To the Editor: Dr. Nuovo raises questions about the appropriateness of using LEEP to treat CIN 2 and CIN 3 when cryotherapy may offer a less expensive and equally efficacious treatment. There are several reasons why cryotherapy is an inferior treatment for high-grade CIN.
One, with no specimen to submit for histologic examination, both laser vaporization and cryotherapy will miss the unsuspected adenocarcinoma in situ and microinvasive squamous cell carcinoma found in 2% to 3% of specimens.1,2
Two, complications are not necessarily fewer with cryo. Mitchell and colleagues3 found no differences in rates of complications (or success) when they randomized treatment to 1 of 3 modalities—cryo, laser, or LEEP. To state that cryo has “fewer complications” is simply not true when treatment is stratified by squamous intraepithelial lesion (SIL) grade, endocervical gland involvement, and lesion size—as was done by Mitchell and colleagues.3
Three, it may be more expensive to treat CIN with cryo if we are to believe the work of Sparks and colleagues.4 Fifty-one of 83 women (61.4%) treated with cryo had an “inadequate” follow-up colposcopy versus 5 of 24 women (20.8%) treated with LEEP or cold-knife conization (CKC) [Note that the terms “inadequate” and “adequate” were not defined. I assume they are equivalent to the more familiar terms “unsatisfactory” and “satisfactory.” A “satisfactory” colposcopic examination is one in which both the entire squamocolumnar junction (SCJ) and the upper limits of the lesions are visualized.] Their conclusion was that treatment of CIN with cryotherapy increased the risk of “inadequate” follow-up colposcopy. Because the current management of an “unsatisfactory” (and I assume “inadequate”) colposcopy is to proceed to LEEP or CKC, the authors posit that an unknown number of LEEPs are done for this reason. The total cost of cryo followed by LEEP is unknown but not insignificant.

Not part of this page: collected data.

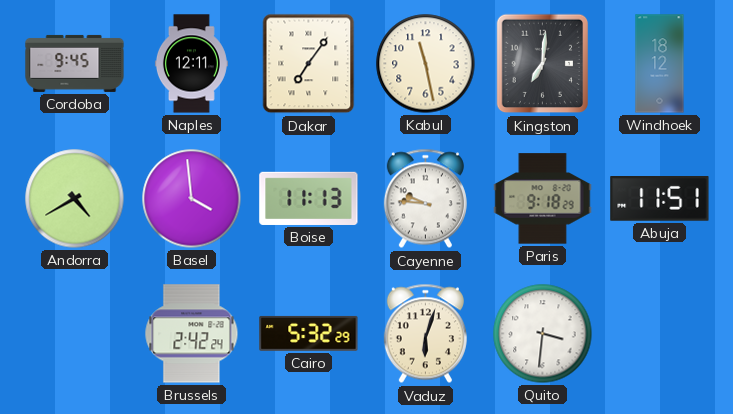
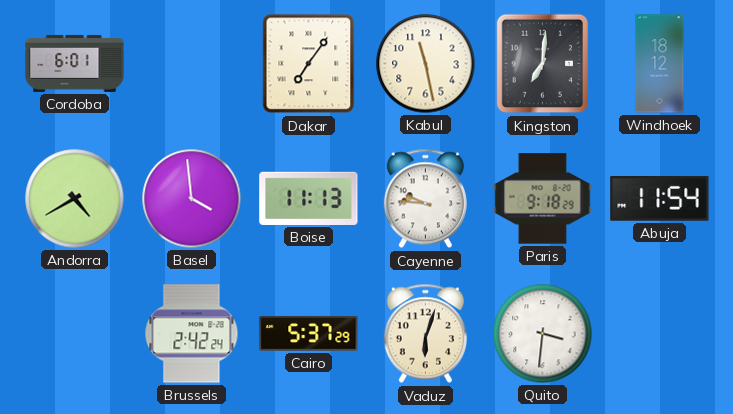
Cordoba: 9:45 -> 6:01
Naples: 12:11 -> none
Abuja: 11:51 -> 11:54
Cairo: 5:32 -> 5:37
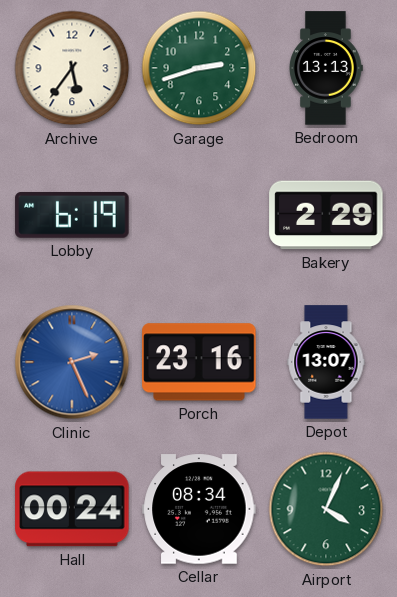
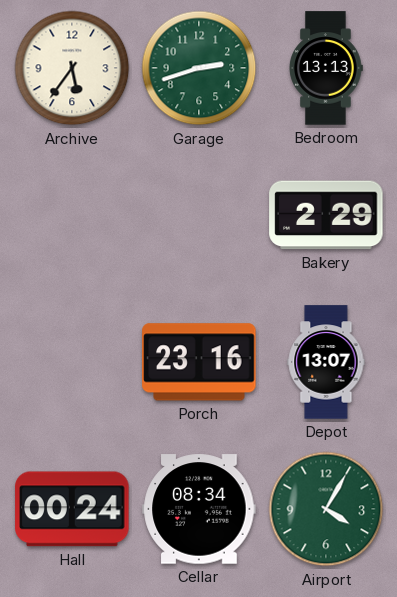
Lobby: 6:19 -> none
Clinic: 2:26 -> none
Airport: 4:04 -> 4:05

Four, Harper and colleagues5,6 in 2 papers describe the significant symptoms experienced during the healing process after cryotherapy. The authors documented a more prolonged, malodorous, and painful healing process than had been previously recognized, although they alluded to the need to reproduce this study in post-LEEP women. My experience is clearly unscientific, but when I ask women who have had both procedures their preference, they have all stated that LEEP was less painful with fewer side effects than the preceding cryosurgery.

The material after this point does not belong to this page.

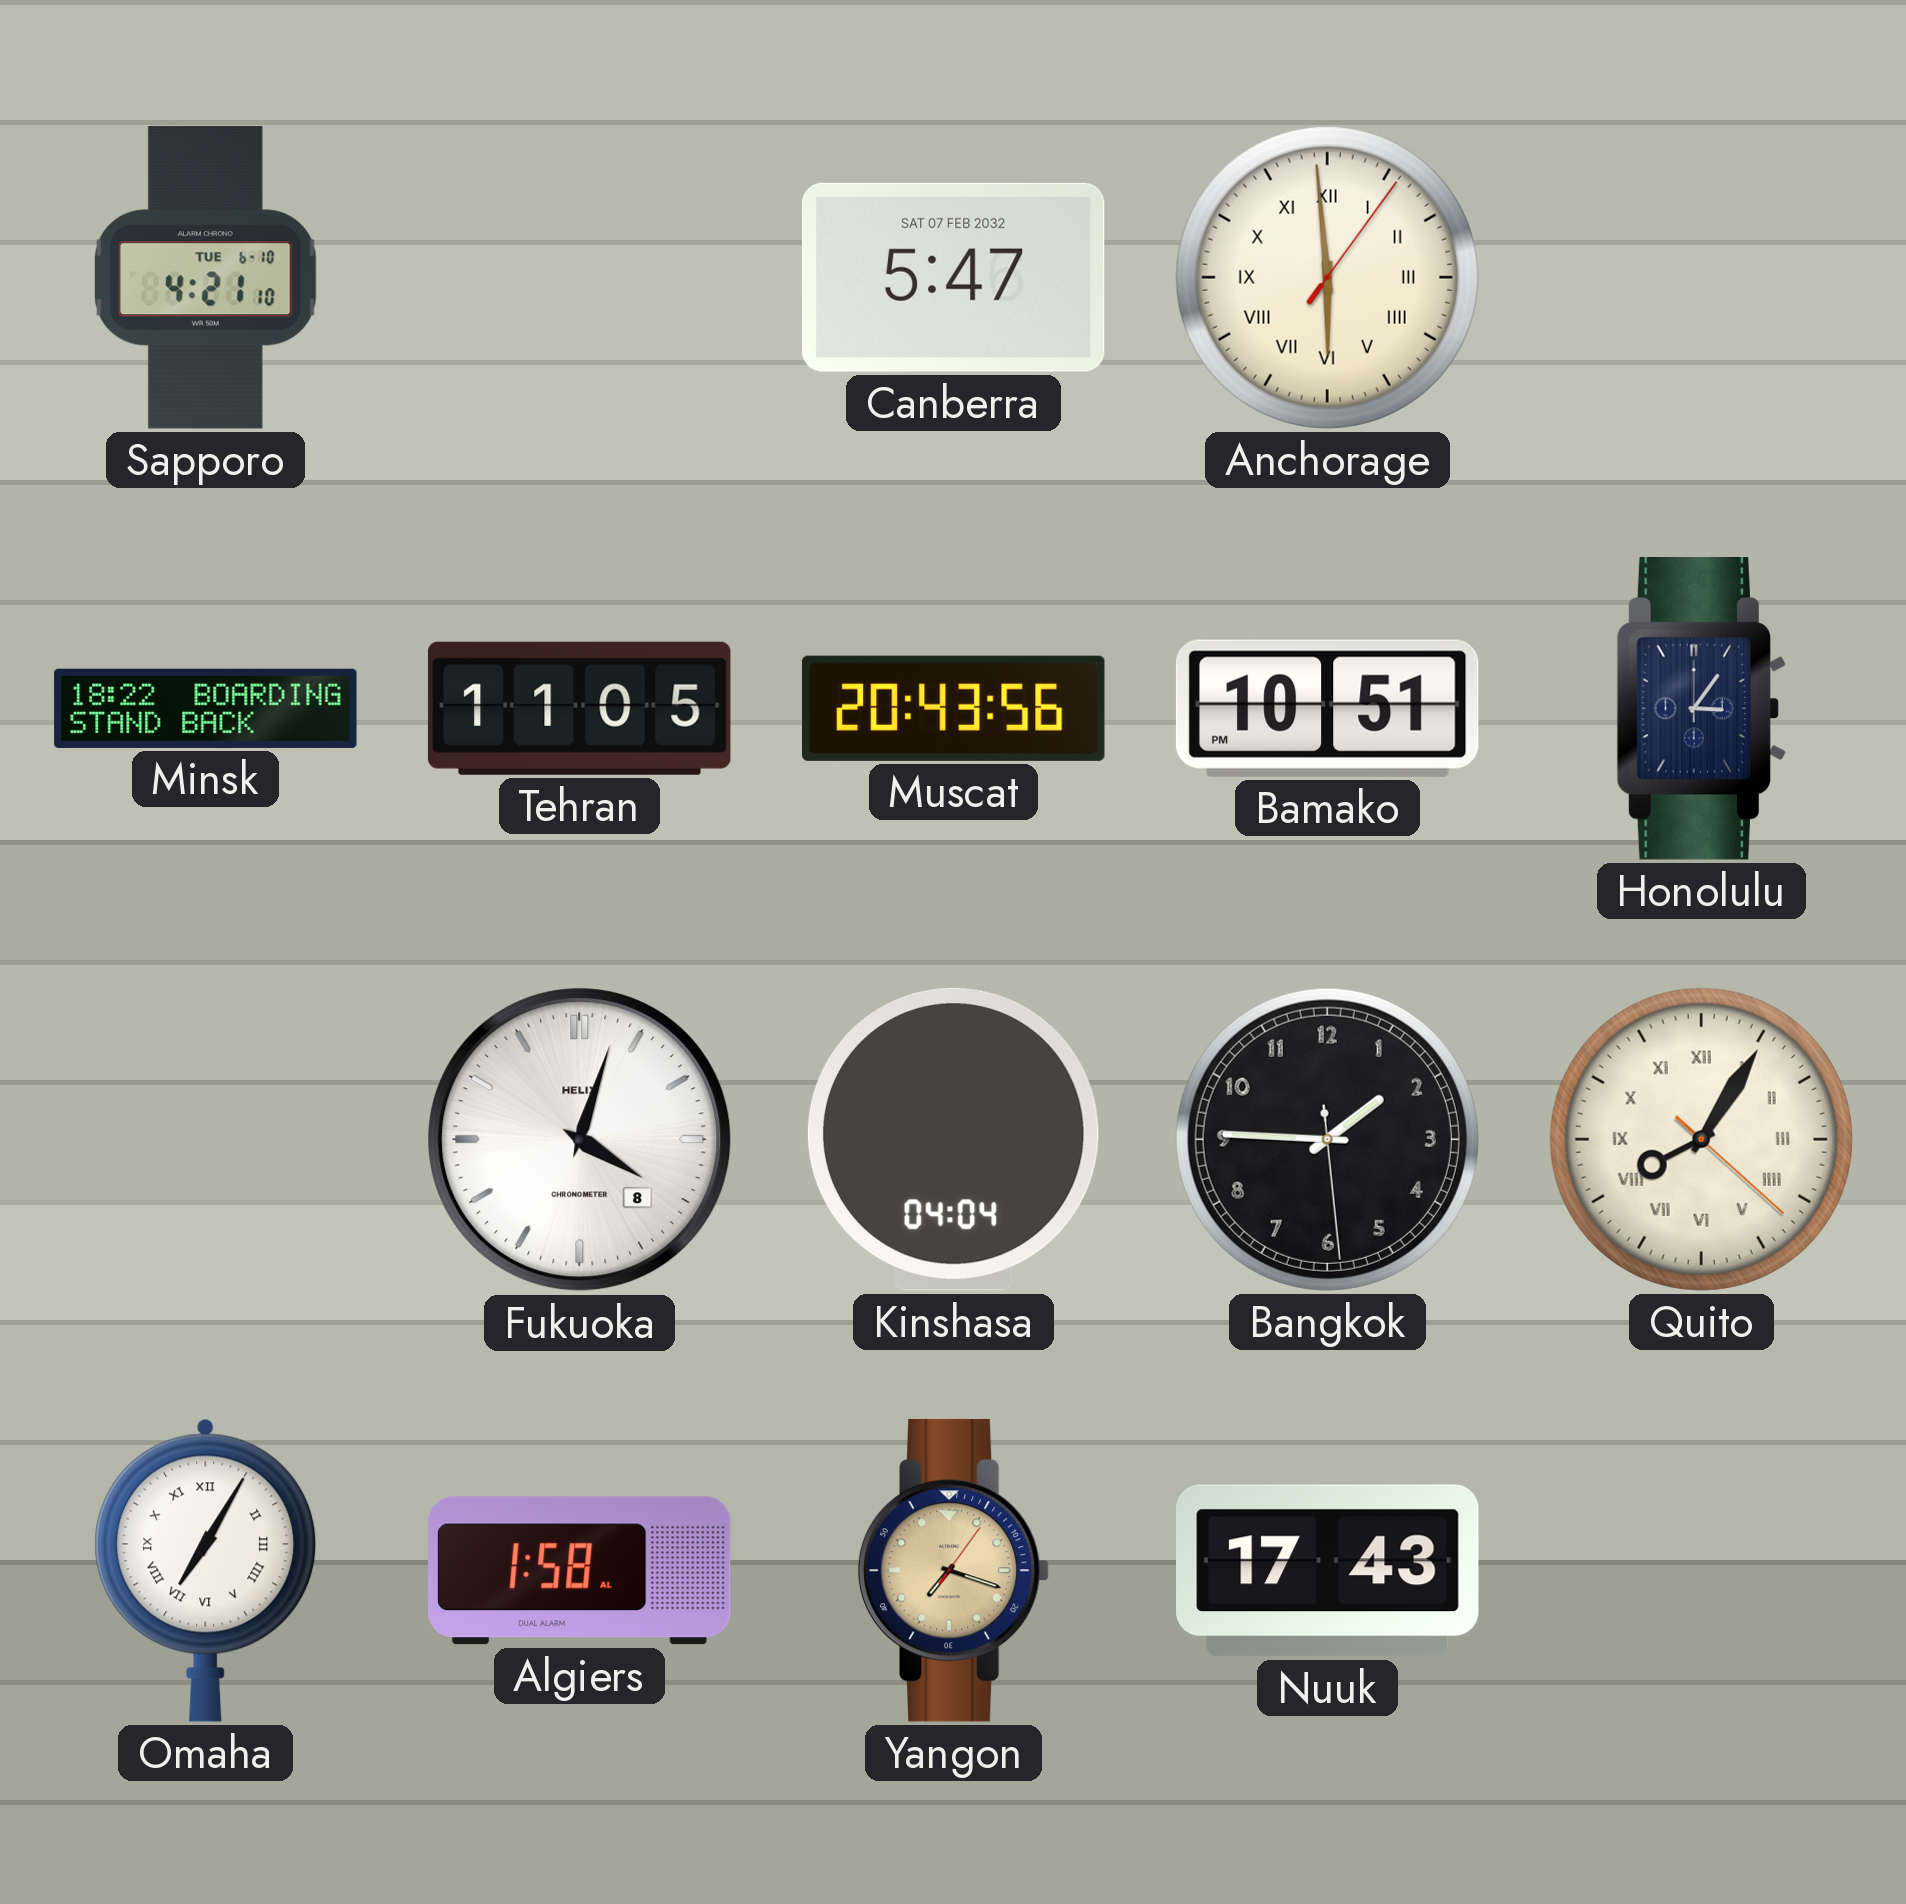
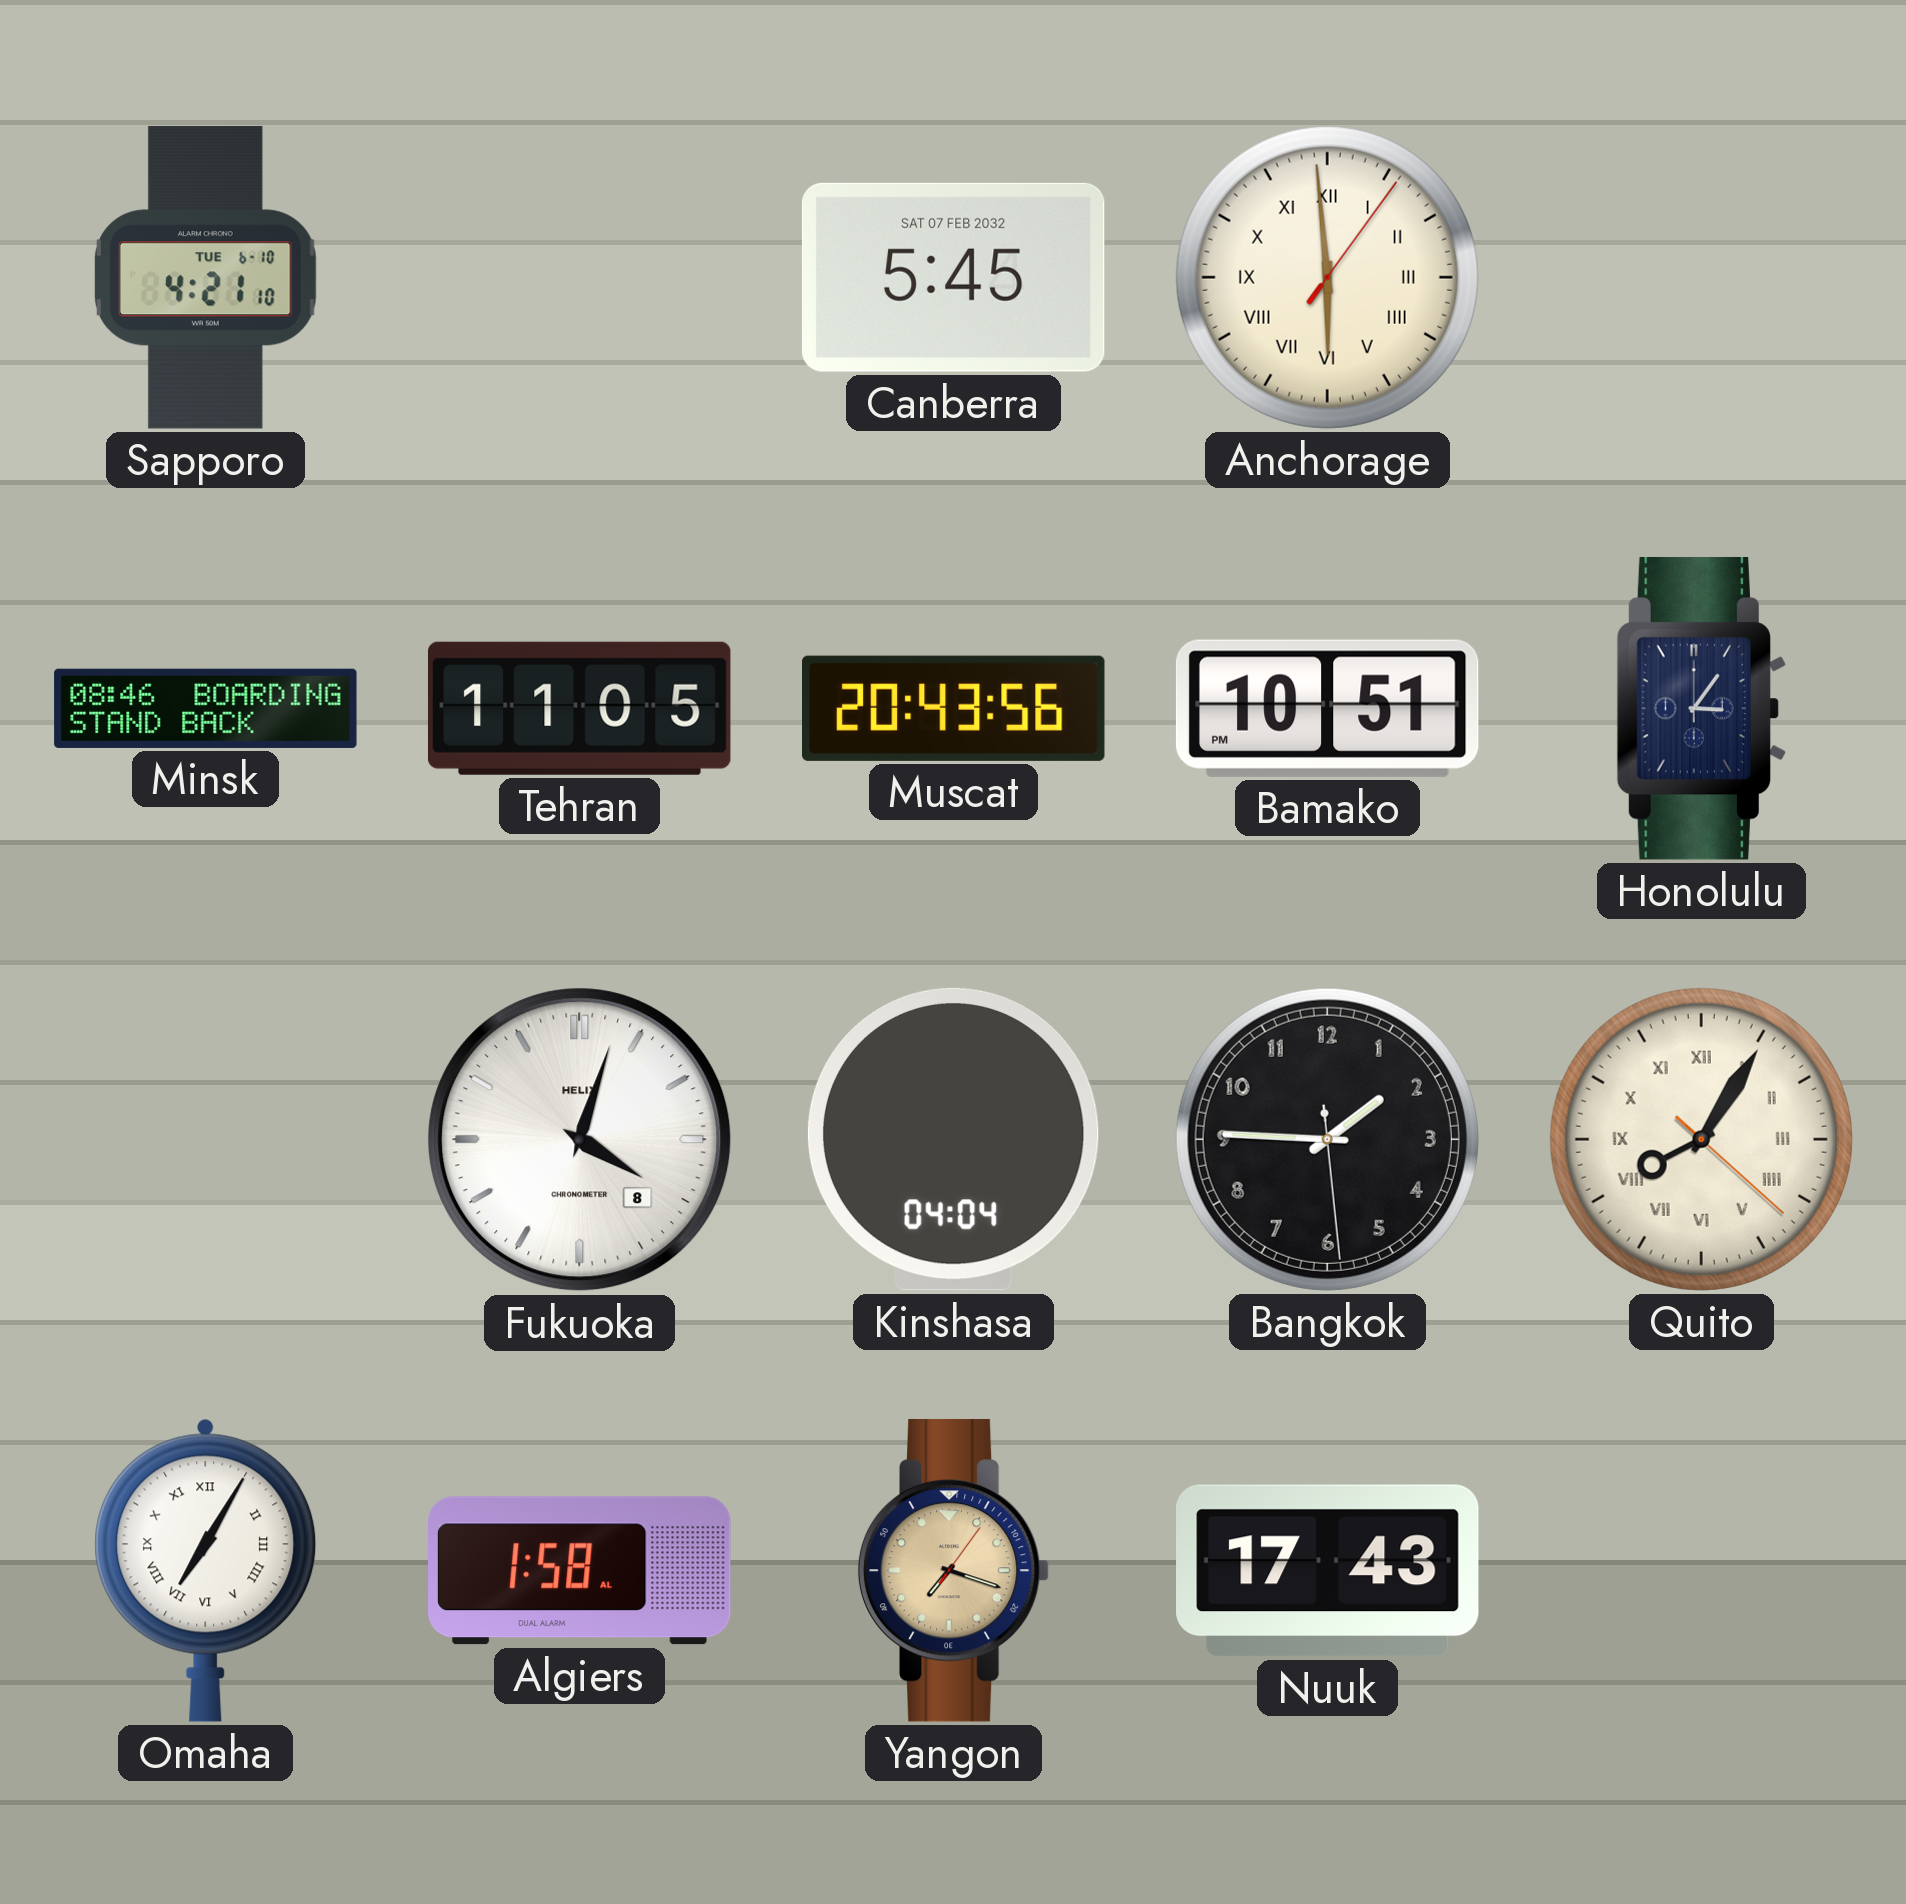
Canberra: 5:47 -> 5:45
Minsk: 18:22 -> 08:46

In summary, cryotherapy is a reliable, easy-to-use, low-cost tool. However, loop electrical excision of the transformation zone or LEEP as described above is a superior treatment for CIN. The technique has a proven safety record, is easily learned by the family physician, and the equipment—which can also be used for dermatology surgery—is becoming more affordable. New recommendations on the use of LEEP are forthcoming and may resolve unanswered questions about the most appropriate treatment of epidemic CIN.